**Your instructions**. Collect every line in the records below that contains the word "Runtime".

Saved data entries
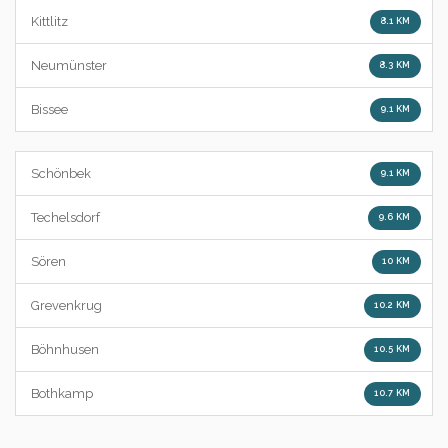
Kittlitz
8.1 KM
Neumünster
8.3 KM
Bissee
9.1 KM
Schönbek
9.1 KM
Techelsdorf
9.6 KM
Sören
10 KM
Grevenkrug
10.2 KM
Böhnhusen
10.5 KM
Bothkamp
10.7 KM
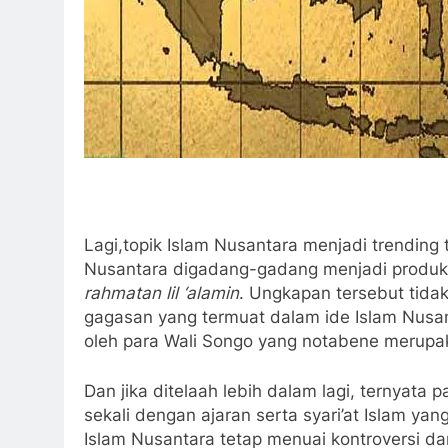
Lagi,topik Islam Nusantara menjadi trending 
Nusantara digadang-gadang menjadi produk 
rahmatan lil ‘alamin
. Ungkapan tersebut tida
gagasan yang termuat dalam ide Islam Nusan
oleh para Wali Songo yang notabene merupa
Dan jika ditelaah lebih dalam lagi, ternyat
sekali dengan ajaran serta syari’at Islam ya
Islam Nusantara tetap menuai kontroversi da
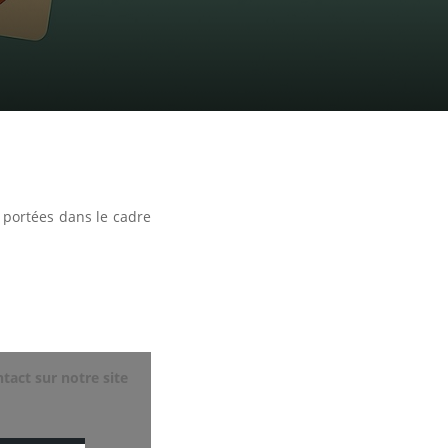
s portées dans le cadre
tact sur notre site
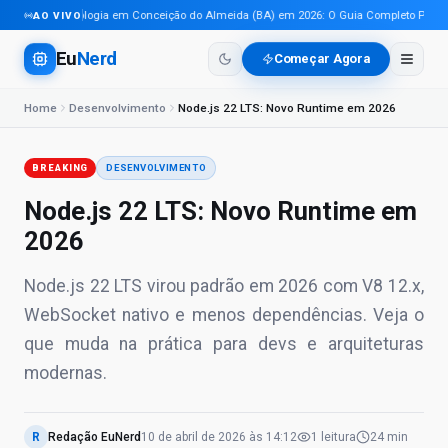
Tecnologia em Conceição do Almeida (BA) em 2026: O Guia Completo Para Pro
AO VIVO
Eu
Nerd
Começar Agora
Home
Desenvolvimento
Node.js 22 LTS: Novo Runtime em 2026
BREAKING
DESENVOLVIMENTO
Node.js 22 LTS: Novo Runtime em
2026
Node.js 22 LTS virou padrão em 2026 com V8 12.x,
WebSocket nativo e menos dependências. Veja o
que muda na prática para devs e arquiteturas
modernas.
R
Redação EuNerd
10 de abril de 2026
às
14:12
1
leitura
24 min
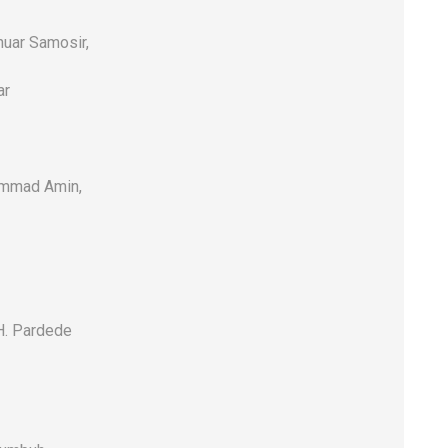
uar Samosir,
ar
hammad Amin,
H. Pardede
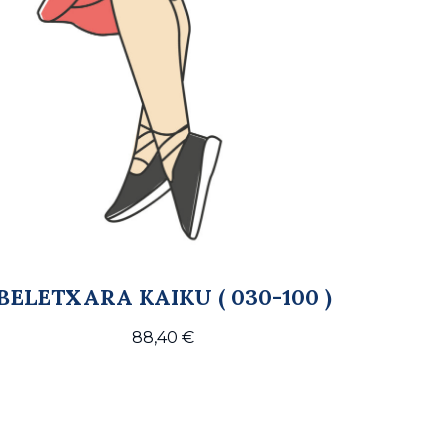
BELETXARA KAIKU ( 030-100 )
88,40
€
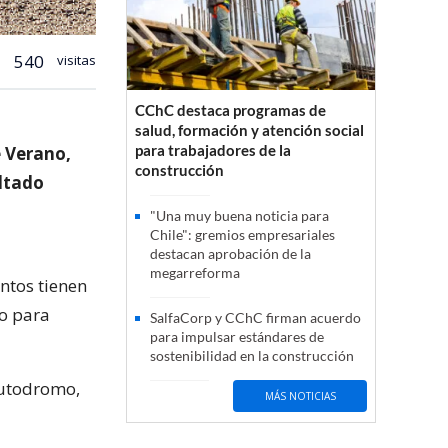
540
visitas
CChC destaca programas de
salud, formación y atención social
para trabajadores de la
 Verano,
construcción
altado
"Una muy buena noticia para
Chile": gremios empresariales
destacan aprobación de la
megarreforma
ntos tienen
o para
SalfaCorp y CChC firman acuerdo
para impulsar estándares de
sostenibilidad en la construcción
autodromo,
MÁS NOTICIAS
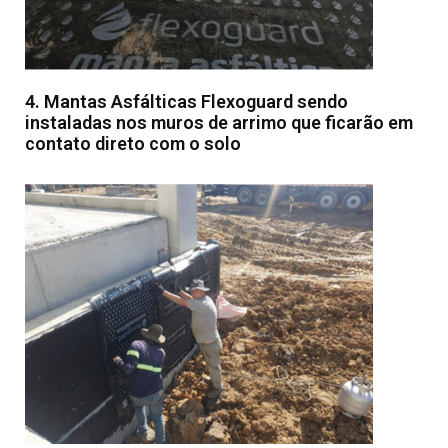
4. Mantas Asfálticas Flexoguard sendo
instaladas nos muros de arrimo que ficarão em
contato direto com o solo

--

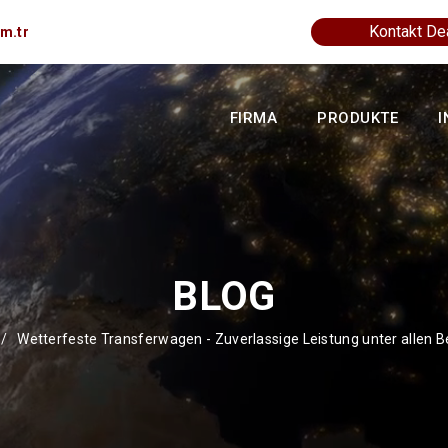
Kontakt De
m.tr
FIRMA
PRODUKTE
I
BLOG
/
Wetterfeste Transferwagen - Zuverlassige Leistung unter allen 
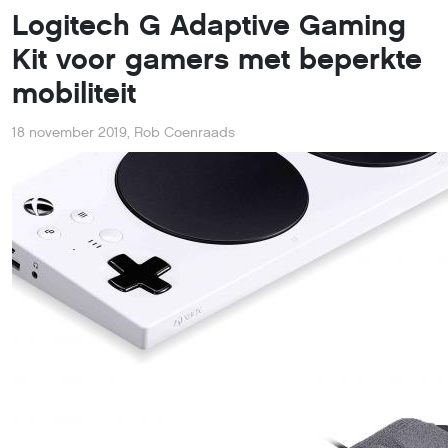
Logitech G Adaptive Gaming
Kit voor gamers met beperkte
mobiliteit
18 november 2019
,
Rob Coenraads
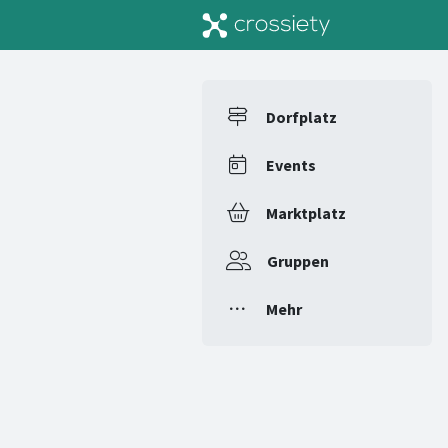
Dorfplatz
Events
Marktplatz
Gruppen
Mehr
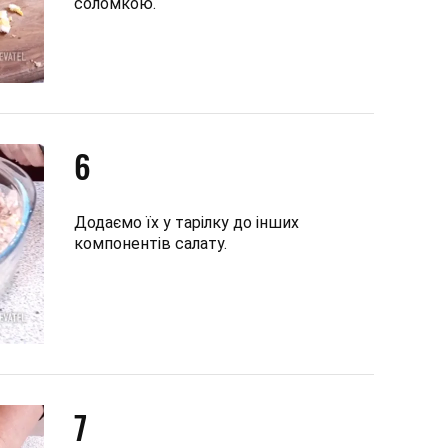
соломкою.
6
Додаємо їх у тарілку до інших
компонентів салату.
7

**Response for this exercise**.
Node.js 22 LTS: Novo Runtime em 2026
Node.js 22 LTS: Novo Runtime em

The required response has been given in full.